6.2 The IGC will work closely with the EC and its sub-committees, in particular the Customer Committee, in discharging its responsibilities.
6.3 This close collaboration with the EC is without prejudice to the right of the IGC to escalate matters to the SE Board as set out in section 8 (Escalation) below.
7. Membership and voting
7.1 Members shall include the following:
7.1.1 Independent Chair;
7.1.2 Independent Member;
7.1.3 Independent Member;
7.1.4 Aegon representative; and
7.1.5 Aegon representative.
Additional members may be proposed by the Chair or the IGC to the SE Board Nomination Committee for approval by the SE Board, or may otherwise be appointed by the SE Board, provided that the majority of the members of the IGC are independent.
Subject to the necessary approvals, appointments to the IGC shall be for a period of up to three years. This may be extended by no more than two additional periods of up to three years, provided an individual still meets the criteria for membership of the IGC and in accordance with the rules as set out in COBS 19.5.9R(3)(c) and (d), as appended.
The FCA rules and guidance regarding the appointment of IGC members are set out in Appendix 1 including the guidance regarding when an IGC member is unlikely to be considered independent.

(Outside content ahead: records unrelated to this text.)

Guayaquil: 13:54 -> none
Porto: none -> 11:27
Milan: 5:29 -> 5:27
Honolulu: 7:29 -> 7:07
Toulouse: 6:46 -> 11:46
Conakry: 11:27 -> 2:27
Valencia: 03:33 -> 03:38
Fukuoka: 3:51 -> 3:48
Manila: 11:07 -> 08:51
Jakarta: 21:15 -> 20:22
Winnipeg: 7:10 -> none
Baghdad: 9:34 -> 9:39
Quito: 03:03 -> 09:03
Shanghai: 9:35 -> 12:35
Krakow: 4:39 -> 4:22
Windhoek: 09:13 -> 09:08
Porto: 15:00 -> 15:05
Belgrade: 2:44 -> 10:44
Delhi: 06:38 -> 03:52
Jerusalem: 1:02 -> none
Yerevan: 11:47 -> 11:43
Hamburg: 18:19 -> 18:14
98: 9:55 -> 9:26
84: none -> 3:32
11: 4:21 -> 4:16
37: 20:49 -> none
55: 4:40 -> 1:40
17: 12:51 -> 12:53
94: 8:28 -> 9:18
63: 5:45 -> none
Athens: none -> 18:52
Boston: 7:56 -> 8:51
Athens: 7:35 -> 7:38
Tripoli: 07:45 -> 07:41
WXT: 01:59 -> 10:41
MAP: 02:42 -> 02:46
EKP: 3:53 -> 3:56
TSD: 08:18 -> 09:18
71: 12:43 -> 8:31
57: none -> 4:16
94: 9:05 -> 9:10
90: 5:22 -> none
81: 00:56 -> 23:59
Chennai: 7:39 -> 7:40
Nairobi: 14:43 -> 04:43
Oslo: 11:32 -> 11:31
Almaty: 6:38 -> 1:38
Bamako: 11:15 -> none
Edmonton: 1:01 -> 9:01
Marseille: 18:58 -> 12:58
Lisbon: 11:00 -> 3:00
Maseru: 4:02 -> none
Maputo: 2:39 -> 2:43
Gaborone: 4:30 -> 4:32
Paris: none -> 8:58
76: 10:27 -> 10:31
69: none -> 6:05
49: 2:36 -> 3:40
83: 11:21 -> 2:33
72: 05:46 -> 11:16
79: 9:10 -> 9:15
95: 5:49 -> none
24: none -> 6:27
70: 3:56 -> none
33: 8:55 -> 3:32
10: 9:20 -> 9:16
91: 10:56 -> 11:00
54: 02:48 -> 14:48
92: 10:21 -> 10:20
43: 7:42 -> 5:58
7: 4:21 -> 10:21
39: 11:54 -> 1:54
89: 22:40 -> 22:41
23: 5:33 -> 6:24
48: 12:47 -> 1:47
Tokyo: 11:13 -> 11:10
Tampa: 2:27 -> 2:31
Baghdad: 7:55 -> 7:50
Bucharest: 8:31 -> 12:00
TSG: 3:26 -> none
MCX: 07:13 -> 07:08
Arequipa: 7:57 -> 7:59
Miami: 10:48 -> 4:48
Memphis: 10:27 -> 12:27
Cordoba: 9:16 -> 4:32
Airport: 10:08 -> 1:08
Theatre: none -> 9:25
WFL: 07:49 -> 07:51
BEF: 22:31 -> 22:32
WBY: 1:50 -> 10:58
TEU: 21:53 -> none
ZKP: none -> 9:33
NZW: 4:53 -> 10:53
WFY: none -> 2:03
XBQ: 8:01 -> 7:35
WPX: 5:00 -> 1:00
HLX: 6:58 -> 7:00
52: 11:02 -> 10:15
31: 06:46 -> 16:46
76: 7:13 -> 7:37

7.2 Chair: The Chair of the IGC as appointed by the SE Board from time to time or, in his/her absence, the Chair will be as appointed by the meeting.
7.3 Secretary: The Secretary of the IGC will be as appointed by the SE Board (and an Aegon employee).
7.4 Attendees: The following shall be standing attendees:
7.4.1 General Counsel and Company Secretary.
Additional attendees may be invited by the Chair or the IGC to attend meetings of the IGC from time to time.
7.5 Quorum: Three members or such other number as proposed by the Chair and approved by the IGC at a quorate meeting provided that the quorum must at all times consist of two independent members and one Aegon representative, and have a majority of independent members.
7.6 Voting rights: All members have the right to vote on any matter raised at a meeting of the IGC. Although normally decisions are reached on a consensus, in the event of a disagreement, decisions on any matter are made by the majority. The Chair does not have a casting vote.
7.7 Conflicts: Members of the IGC are required to declare actual or potential conflicts of interests as soon as they are identified in accordance with Aegon’s Conflicts of Interests Policy and Guidance and Minimum Standards as if they were directors of the Company.
8. Escalation
8.1 Where any matter arises at a meeting of the IGC which the IGC decides should be escalated to the SE Board, the Chair of the IGC shall discuss the matter with the CRO (as the person holding an FCA Significant Influence Function with responsibility for the management of the relationship between the Company and the IGC).
8.2 The GC will discuss the matter with the Chair of the SE Board and arrange for the matter to be considered by the SE Board either:
8.2.1 prior to the next scheduled meeting of the SE Board in which case the Chair of the SE Board will call an ad hoc meeting; or
8.2.2 at the next scheduled meeting of the SE Board in which case the IGC shall include the matter in a report on matters which require escalation and the CRO will submit it to the secretary of the SE Board.
8.3 With consideration to the guidance as set out in COBS 19.5.6G(5) as appended, if, having raised concerns with the SE Board (liaising with the CRO as appropriate) about the value for money offered to Relevant policyholders by a Relevant scheme, the IGC is not satisfied with the response of the SE Board, the IGC Chair may escalate concerns to the FCA if the IGC thinks that would be appropriate. The IGC may also alert Relevant policyholders and employers and make its concerns public.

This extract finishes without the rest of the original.